What is he best known for?
The fields of study he is best known for:
- Neuron
- Gene
- Internal medicine
Chiye Aoki mostly deals with Neuroscience, Cell biology, Postsynaptic potential, Excitatory postsynaptic potential and Synaptic plasticity.
His Neurotransmission research extends to the thematically linked field of Neuroscience.
The concepts of his Cell biology study are interwoven with issues in Dendritic spine, Synapse and Astrocyte.

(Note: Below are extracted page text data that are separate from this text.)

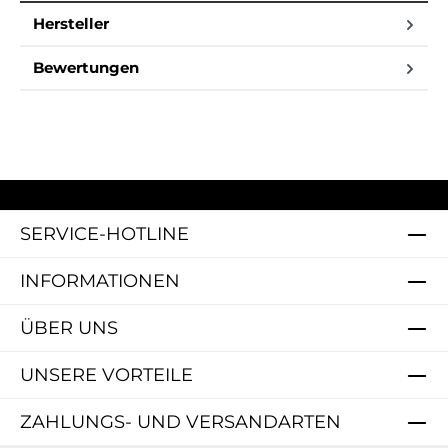
Hersteller
Bewertungen
SERVICE-HOTLINE
INFORMATIONEN
ÜBER UNS
UNSERE VORTEILE
ZAHLUNGS- UND VERSANDARTEN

His Postsynaptic potential research focuses on NMDA receptor and how it relates to Axon terminal and Growth cone.
His Excitatory postsynaptic potential study frequently links to other fields, such as Glutamate receptor.
The various areas that Chiye Aoki examines in his Synaptic plasticity study include Piriform cortex, Golgi apparatus, Long-term potentiation, AMPA receptor and Neuropeptide.
His most cited work include:
- Beta-arrestin2, a novel member of the arrestin/beta-arrestin gene family. (467 citations)
- Optimization of differential immunogold-silver and peroxidase labeling with maintenance of ultrastructure in brain sections before plastic embedding (416 citations)
- Ultrastructural localization of D2 receptor-like immunoreactivity in midbrain dopamine neurons and their striatal targets (415 citations)
What are the main themes of his work throughout his whole career to date?
Chiye Aoki mainly focuses on Neuroscience, Excitatory postsynaptic potential, Cell biology, Postsynaptic potential and Endocrinology.
In his research on the topic of Neuroscience, Long-term potentiation and AMPA receptor is strongly related with Synaptic plasticity.
His work deals with themes such as Glutamate receptor, Striatum and Neurotransmission, which intersect with Excitatory postsynaptic potential.
His studies deal with areas such as Cerebral cortex, Astrocyte and Catecholaminergic as well as Cell biology.
His Postsynaptic potential research is multidisciplinary, incorporating elements of NMDA receptor, Cortex and Synaptogenesis.
His Endocrinology research incorporates themes from Receptor, Internal medicine, GABAA receptor and Allopregnanolone.
He most often published in these fields:
- Neuroscience (70.30%)
- Excitatory postsynaptic potential (30.91%)
- Cell biology (26.06%)
What were the highlights of his more recent work (between 2016-2021)?
- Neuroscience (70.30%)
- Hippocampus (24.24%)
- Excitatory postsynaptic potential (30.91%)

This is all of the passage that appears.